Exactly. And m and a doesn't have to mean a small exit. M and a can be a large exit, but it is absolutely a, an alternative. To going public. And as I mentioned, there's a third way that private market investors can also get liquidity. historically EquityZens about 13 years old. Prior to, equities, end offerings, being available.

What used to happen is that you would buy, at, call it year five of these private companies lifecycle. they're not really going public until they're teenagers. And so you're really buying for 10, 15, maybe even longer, number of years. What EquityZens, begun offering is for a lot of folks saying, look, you can buy in year zero, but then you don't have to hold it for 15 years.

These are buy and hold investments. These are illiquid. But if after 3, 4, 5 years you are happy with your return, you wanna. Recycle that capital elsewhere, you can actually just hit a button and re-list that piece of private company stock for sale where someone else may come in. So I'll just give you an example.

You have angel investors that invest in the early stages of the company. These are, folks investing with the companies, zero one years of age companies in its diapers. you have a public company that's graduated college. And the way we like to think about it is there's actually a tremendous amount of risk adjusted.

Return premium that's available just because people aren't aware that they can even access it. And so in, in these in-between years, high school years, college years, that's really where equities and likes to play in a company's life cycle. Someone's been invested in this company for five years, zero to five.

We help find investors that wanna hold it from five to 10 or five to 15. until the company eventually, exits and, typically one of, one of these three ways, if it's a successful outcome.

[00:12:43] Lindsey Bell: I think that's really important because, there are other companies out there I don't know, a Wefunder or others that, really work at that diaper.

Age stage as you, say, and they'll take smaller, much smaller investments. You're working with companies that have already proven their business model. So maybe if you could talk about the failure rate of some of the companies on your platform. One. but then number two, talk a little bit about how you can invest.

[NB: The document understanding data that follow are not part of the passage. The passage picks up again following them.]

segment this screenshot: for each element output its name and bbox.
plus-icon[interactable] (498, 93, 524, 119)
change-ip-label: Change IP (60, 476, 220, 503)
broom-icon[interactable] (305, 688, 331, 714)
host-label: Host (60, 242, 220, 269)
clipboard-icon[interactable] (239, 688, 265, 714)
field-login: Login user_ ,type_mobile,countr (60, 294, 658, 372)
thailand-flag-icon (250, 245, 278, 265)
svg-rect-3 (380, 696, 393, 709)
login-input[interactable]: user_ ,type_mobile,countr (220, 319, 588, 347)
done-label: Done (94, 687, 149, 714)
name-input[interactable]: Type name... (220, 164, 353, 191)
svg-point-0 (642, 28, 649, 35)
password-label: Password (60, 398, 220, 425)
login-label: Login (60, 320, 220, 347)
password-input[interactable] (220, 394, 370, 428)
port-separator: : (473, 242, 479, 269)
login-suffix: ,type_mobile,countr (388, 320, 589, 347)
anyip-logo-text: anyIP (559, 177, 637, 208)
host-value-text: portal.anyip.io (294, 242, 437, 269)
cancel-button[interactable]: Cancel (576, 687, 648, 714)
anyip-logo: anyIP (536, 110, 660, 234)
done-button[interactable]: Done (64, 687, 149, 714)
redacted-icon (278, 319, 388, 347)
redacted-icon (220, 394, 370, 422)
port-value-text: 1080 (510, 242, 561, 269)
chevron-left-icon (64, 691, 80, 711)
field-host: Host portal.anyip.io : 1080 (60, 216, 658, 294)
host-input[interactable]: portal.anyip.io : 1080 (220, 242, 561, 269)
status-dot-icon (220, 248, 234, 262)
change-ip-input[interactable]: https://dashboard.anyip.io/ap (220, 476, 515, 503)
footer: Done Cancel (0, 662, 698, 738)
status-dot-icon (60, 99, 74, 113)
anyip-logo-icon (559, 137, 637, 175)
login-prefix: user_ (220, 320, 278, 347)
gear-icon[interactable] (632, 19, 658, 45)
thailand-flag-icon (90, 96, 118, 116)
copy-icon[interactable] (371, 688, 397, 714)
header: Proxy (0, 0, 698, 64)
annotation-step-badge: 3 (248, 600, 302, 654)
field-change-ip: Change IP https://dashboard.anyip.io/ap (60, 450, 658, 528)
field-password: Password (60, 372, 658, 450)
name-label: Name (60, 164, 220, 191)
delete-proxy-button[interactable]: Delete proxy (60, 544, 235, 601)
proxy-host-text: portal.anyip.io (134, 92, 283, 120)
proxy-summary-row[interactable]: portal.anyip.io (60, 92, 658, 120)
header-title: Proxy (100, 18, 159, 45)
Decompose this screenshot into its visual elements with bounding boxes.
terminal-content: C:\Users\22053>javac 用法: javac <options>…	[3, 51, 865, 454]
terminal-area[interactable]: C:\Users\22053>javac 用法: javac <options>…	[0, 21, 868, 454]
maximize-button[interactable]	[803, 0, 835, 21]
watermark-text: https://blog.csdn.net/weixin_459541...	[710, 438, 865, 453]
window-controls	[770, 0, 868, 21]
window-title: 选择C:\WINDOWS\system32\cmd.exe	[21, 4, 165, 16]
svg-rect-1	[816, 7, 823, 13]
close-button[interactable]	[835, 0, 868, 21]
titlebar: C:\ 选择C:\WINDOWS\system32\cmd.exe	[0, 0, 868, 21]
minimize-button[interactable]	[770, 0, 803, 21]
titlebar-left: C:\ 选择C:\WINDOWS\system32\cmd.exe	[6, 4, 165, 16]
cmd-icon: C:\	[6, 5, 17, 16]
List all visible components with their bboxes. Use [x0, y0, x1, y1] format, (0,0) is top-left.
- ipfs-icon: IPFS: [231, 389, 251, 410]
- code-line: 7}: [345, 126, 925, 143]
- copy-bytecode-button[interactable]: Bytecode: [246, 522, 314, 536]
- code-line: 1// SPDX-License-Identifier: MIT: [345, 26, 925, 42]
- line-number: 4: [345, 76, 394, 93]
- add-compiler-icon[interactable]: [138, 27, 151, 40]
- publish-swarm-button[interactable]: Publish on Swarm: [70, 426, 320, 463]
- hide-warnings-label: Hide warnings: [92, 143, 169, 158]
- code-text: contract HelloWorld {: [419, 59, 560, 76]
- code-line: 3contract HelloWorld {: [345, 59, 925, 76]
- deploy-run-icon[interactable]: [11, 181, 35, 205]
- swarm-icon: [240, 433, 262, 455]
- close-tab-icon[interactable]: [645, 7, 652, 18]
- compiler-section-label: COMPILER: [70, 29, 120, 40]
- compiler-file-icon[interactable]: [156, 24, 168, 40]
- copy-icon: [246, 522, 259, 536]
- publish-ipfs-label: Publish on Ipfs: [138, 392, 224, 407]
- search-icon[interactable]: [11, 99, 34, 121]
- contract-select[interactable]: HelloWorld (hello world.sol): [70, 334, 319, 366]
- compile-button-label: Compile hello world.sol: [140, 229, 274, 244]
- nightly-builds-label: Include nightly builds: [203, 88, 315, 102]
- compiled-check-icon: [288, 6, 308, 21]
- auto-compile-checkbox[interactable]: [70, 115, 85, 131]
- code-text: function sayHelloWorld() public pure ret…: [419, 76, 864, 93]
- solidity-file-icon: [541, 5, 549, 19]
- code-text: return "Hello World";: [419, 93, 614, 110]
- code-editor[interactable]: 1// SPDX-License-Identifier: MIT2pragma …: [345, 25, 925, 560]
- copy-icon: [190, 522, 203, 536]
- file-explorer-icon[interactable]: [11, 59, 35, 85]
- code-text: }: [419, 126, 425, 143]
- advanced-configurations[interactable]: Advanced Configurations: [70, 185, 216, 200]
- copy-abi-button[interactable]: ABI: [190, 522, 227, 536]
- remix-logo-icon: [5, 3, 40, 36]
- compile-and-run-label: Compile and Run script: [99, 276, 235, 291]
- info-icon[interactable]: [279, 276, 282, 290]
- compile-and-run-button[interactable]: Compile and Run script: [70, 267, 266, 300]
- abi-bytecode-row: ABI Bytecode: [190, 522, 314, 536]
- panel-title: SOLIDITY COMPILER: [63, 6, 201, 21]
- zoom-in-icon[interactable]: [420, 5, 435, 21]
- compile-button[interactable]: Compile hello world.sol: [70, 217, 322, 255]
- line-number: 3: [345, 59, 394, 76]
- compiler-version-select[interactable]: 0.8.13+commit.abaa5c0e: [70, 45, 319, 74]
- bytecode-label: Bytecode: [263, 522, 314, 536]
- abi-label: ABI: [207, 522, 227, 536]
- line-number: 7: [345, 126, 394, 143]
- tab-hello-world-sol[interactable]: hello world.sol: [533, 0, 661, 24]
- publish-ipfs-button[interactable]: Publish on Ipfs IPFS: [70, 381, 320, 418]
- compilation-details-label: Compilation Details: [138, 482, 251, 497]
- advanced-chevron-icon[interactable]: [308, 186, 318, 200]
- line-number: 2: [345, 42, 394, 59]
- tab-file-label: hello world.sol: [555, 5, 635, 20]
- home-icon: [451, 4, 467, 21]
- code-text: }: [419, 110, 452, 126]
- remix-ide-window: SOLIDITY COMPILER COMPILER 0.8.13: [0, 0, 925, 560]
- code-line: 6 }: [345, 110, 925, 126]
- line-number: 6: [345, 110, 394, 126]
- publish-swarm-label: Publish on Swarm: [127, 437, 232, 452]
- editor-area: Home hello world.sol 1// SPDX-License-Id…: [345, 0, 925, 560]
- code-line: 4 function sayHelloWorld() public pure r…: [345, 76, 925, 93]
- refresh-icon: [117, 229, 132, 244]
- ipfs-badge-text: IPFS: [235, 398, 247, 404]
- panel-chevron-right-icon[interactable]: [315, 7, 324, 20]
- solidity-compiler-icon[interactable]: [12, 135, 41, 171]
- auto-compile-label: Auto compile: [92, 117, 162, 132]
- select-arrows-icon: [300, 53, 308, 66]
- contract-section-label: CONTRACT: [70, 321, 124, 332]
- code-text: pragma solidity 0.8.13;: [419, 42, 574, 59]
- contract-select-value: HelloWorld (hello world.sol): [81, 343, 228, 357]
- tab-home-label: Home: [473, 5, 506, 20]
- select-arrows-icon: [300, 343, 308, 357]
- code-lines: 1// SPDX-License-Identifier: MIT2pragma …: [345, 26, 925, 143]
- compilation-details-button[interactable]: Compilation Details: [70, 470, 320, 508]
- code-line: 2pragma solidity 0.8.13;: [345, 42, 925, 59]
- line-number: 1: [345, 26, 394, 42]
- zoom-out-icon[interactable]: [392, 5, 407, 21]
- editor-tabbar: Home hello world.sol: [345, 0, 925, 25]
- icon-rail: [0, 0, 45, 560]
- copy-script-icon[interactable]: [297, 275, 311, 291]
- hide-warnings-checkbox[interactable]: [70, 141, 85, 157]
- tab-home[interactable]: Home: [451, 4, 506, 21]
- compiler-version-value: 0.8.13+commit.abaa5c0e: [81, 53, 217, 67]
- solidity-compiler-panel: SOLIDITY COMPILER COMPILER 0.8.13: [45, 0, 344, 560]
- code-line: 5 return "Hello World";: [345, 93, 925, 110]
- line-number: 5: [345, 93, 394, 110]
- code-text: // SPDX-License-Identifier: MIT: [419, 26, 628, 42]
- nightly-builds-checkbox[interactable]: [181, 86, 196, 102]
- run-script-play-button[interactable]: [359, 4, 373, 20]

'cause it's not just, you don't do just direct share purchases. You go you, you build funds. And so I think it would be really helpful for listeners to understand how they can invest through you in these types of companies.

[00:13:20] Atish Davda: Yeah, absolutely. Thanks for asking that question. You look, you're absolutely right and I like to think about a lot of these companies as athletes, right?

Sure. you can bet on, and you, can, bet when someone's doing great at a toddler gymnastics class, just how great an athlete they're gonna be in college and beyond. but really when they're already, in a competitive field in high school and college, that's really where we like to bring, access available.

And so yes, you have a bit more data work with a lot of the companies that we facilitate transactions in. usually at least $500 million or more in enterprise value. Typically over a billion. E Exactly. To your point, Lindsey, these are not, power law, early stage VC investments where you're just hoping you're, gonna make 20 bets, spray and pray, and then you hope some of them, end up, returning all the capital.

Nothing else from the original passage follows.